EXERCISE PROMPT: Having found the line that contains "入宫即高位，我是陛下表妹我怕谁", please retype only it and every line after it up to the end of the entries, exactly as written.

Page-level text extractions
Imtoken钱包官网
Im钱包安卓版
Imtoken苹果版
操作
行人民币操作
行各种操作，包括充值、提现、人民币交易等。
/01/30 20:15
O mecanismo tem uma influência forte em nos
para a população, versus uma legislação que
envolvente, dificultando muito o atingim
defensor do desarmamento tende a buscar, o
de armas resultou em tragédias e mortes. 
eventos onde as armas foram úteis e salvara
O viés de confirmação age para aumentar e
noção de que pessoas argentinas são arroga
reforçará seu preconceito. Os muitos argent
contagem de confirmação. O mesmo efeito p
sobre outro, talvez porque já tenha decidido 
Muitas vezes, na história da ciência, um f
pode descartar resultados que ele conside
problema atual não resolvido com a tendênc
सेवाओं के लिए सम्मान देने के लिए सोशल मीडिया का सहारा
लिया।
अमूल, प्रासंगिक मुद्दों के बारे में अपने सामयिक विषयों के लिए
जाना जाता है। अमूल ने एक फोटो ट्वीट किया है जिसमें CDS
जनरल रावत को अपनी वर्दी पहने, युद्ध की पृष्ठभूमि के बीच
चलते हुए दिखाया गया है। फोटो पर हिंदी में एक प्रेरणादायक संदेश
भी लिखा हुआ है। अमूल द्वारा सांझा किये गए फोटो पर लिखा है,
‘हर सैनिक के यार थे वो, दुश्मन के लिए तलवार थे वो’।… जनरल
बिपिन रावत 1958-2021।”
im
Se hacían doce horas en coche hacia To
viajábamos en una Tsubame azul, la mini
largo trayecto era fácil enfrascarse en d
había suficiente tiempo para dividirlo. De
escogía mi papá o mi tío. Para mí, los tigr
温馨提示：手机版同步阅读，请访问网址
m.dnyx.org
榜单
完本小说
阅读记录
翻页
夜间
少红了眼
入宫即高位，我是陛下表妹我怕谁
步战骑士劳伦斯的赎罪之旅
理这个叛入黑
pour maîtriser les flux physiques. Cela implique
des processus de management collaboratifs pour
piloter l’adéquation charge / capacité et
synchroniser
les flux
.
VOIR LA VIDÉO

SOLUTION TO THIS EXERCISE:
入宫即高位，我是陛下表妹我怕谁
步战骑士劳伦斯的赎罪之旅
理这个叛入黑
pour maîtriser les flux physiques. Cela implique
des processus de management collaboratifs pour
piloter l’adéquation charge / capacité et
synchroniser
les flux
.
VOIR LA VIDÉO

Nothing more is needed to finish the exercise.